Nova Ekonomija said the real debts are even greater since short-term debts are 349 million Euro greater than the company’s current assets, a change from 2018 when those numbers were in balance. The difference shows that the company is having huge liquidity problems and will have to take new loans for operations and not just for investments. That leads to the conclusion that Telekom actually owes 1.788 billion Euro. Telekom invoked a National Bank of Serbia decision on the COVID crisis to reprogram a 49 million Euro loan even though it did not face difficulties because of the pandemic. “The delay in repaying a bank loan is a sign of serious financial difficulties in Telekom,” the magazine said and recalled that Telekom issued corporate bonds worth 200 million Euro in September 2020 with a five year due date. A large part of those bonds ended up with the central bank which shows a lack of confidence in the company. Telekom is due to repay a total of 440 million Euro in loans this year, not including short-term debts.
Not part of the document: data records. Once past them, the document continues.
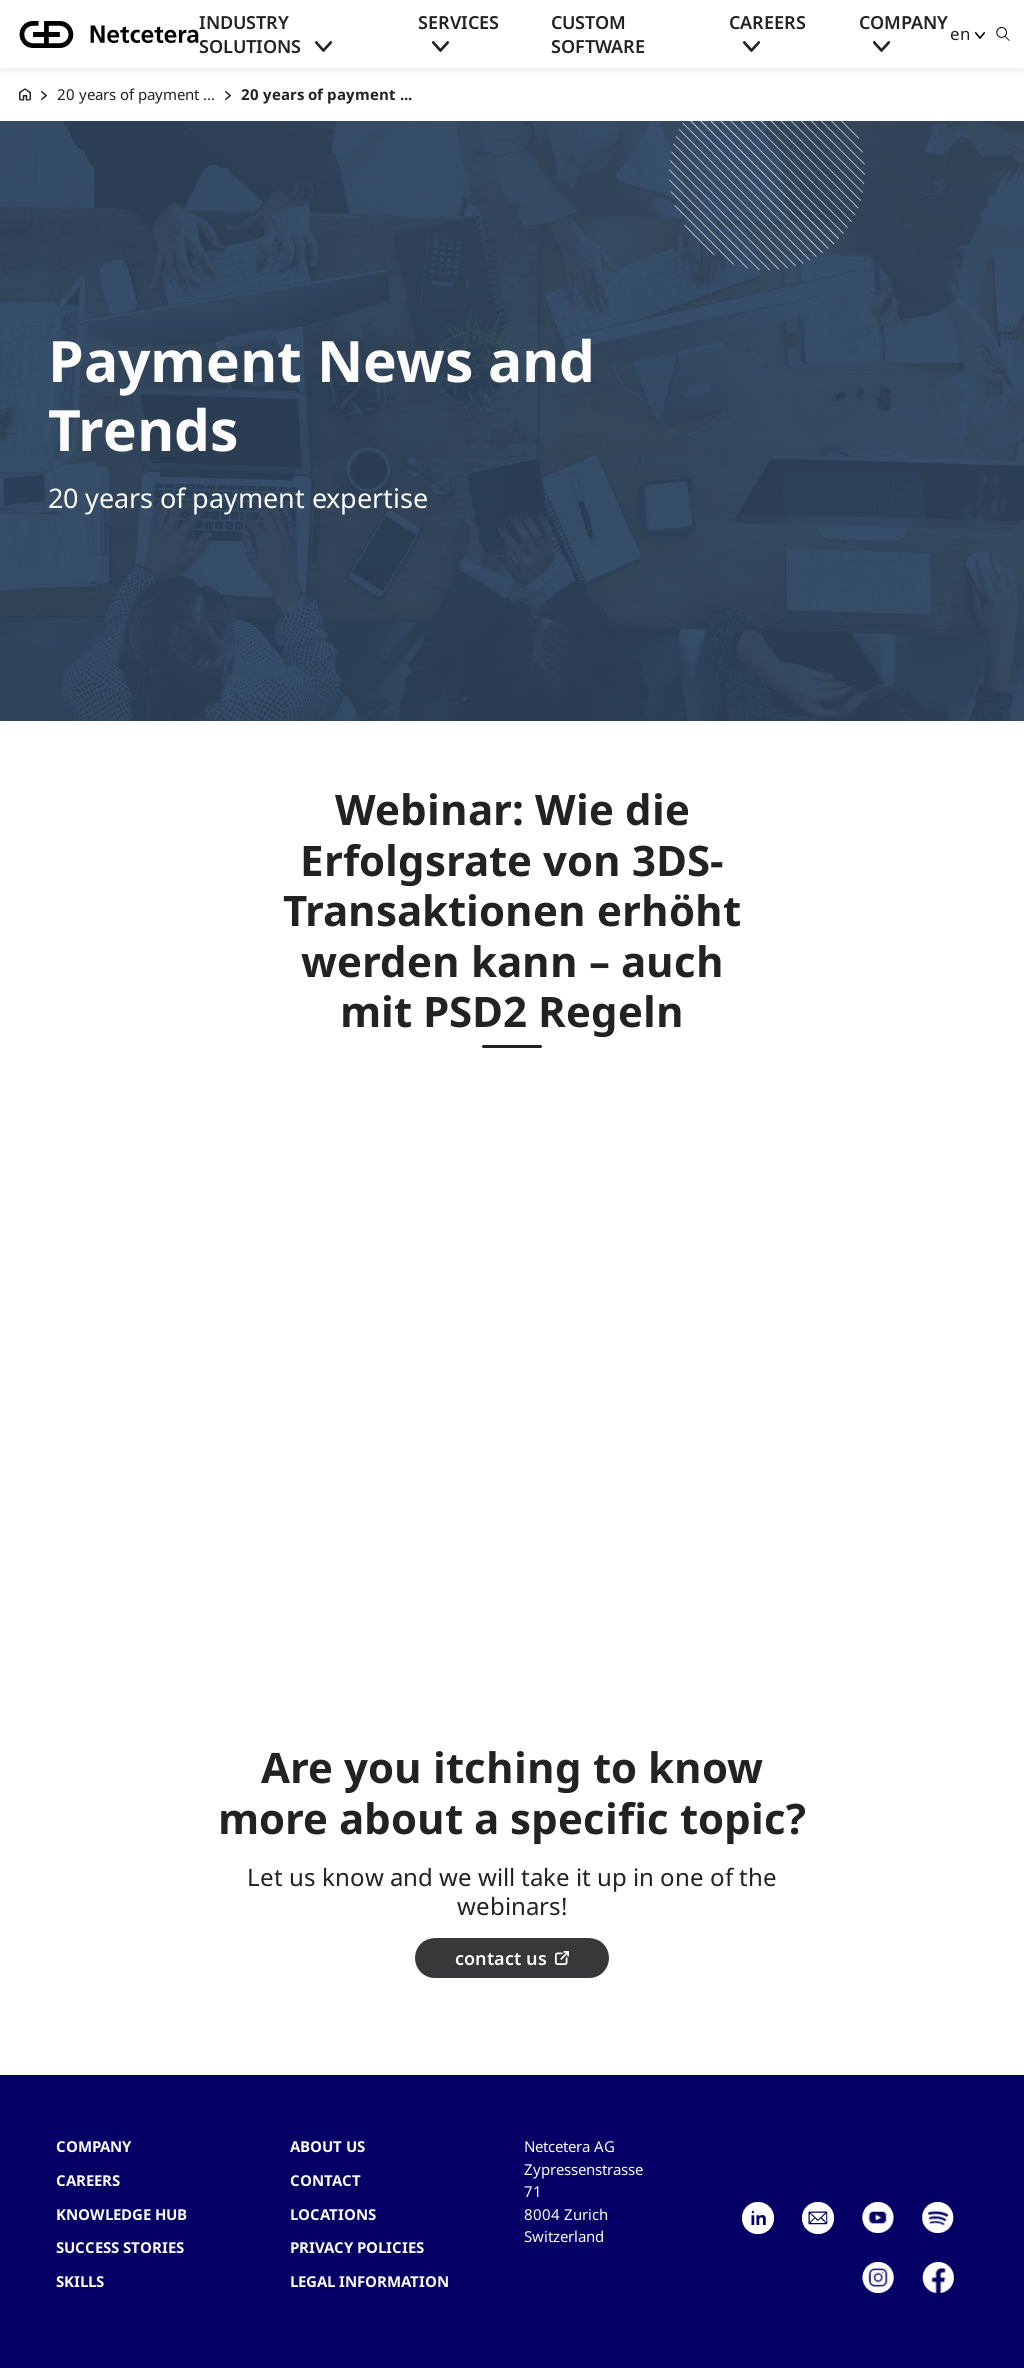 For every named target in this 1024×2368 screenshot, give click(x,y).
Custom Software (598, 34)
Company (903, 22)
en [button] (960, 33)
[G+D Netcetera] (25, 94)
Most of Telekom’s income comes from Serbia where it faces the risk of a depreciation of the Dinar. A five percent change in the exchange rate would increase its expenses by 55 million Euro and could even jeopardize all of its profits. Most of the Telekom debts are at changeable interest rates, the magazine said and added that even a small increase in interest rates would bring the company to brink of disaster. The large debts mean that Telekom has to take loans at much higher rates.

CEO Lucic said in June that he had promised that Telekom would be worth four billion Euro in 2023 or even next year but that would require a miracle, the magazine said.

Nova Ekonomija said that Telekom should have gone on the offensive on the multi-media market long ago but has paid too much in its expansion because its overall debt is almost at 1.8 billion Euro but despite all those problems the company is planning to pay out four billion Dinars in dividends.

“The impression is that Telekom is on the brink but could resolve its financial problems with a radical change in its business operations and the attitude of the authorities,” Nova Ekonomija said.